DATA EXCERPTS:
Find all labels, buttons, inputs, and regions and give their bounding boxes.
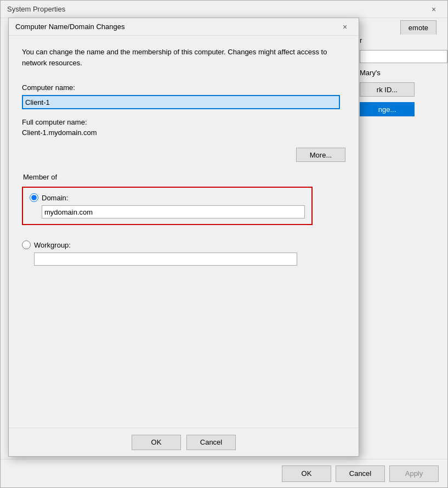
bg-input-field[interactable] (360, 50, 447, 63)
system-properties-titlebar: System Properties × (1, 1, 447, 18)
dialog-title: Computer Name/Domain Changes (15, 23, 124, 31)
dialog-titlebar: Computer Name/Domain Changes × (9, 18, 359, 36)
workgroup-radio-label: Workgroup: (34, 241, 71, 249)
member-of-section: Member of Domain: Workgroup: (22, 173, 345, 266)
dialog-ok-button[interactable]: OK (132, 435, 181, 450)
computer-name-input[interactable] (22, 95, 340, 109)
system-properties-footer: OK Cancel Apply (1, 459, 447, 487)
dialog-description: You can change the name and the membersh… (22, 47, 329, 68)
tab-remote-label: emote (409, 24, 428, 32)
computer-name-label: Computer name: (22, 83, 345, 92)
bg-r-label: r (360, 36, 436, 44)
bg-rk-id-button[interactable]: rk ID... (360, 82, 415, 97)
system-properties-ok-button[interactable]: OK (282, 465, 331, 482)
workgroup-section: Workgroup: (22, 240, 345, 266)
bg-marys-label: Mary's (360, 69, 436, 77)
background-right-content: r Mary's rk ID... nge... (360, 36, 436, 116)
tab-remote[interactable]: emote (400, 20, 436, 35)
system-properties-cancel-button[interactable]: Cancel (336, 465, 385, 482)
domain-radio-row: Domain: (30, 193, 305, 202)
system-properties-apply-button[interactable]: Apply (389, 465, 439, 482)
computer-name-domain-dialog: Computer Name/Domain Changes × You can c… (8, 18, 359, 457)
workgroup-input[interactable] (34, 253, 297, 266)
domain-input[interactable] (42, 205, 305, 218)
bg-nge-button[interactable]: nge... (360, 102, 415, 116)
dialog-body: You can change the name and the membersh… (9, 36, 359, 288)
full-computer-name-label: Full computer name: (22, 118, 345, 126)
more-button[interactable]: More... (296, 148, 345, 162)
dialog-cancel-button[interactable]: Cancel (186, 435, 236, 450)
full-computer-name-value: Client-1.mydomain.com (22, 128, 345, 137)
domain-radio[interactable] (30, 193, 38, 202)
system-properties-title: System Properties (7, 5, 65, 13)
workgroup-radio[interactable] (22, 240, 31, 249)
domain-highlight-box: Domain: (22, 187, 313, 225)
more-button-row: More... (22, 148, 345, 162)
dialog-footer: OK Cancel (9, 428, 359, 456)
system-properties-close-button[interactable]: × (427, 2, 441, 16)
dialog-close-button[interactable]: × (338, 20, 352, 34)
workgroup-radio-row: Workgroup: (22, 240, 345, 249)
domain-radio-label: Domain: (42, 194, 68, 202)
member-of-legend: Member of (22, 173, 345, 181)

DIRECTIONS FOR THIS TASK: Go through the material line by line. Show each line that contains the string "Mary".

WRITTEN SOLUTION:
bg-marys-label: Mary's (360, 69, 436, 77)
background-right-content: r Mary's rk ID... nge... (360, 36, 436, 116)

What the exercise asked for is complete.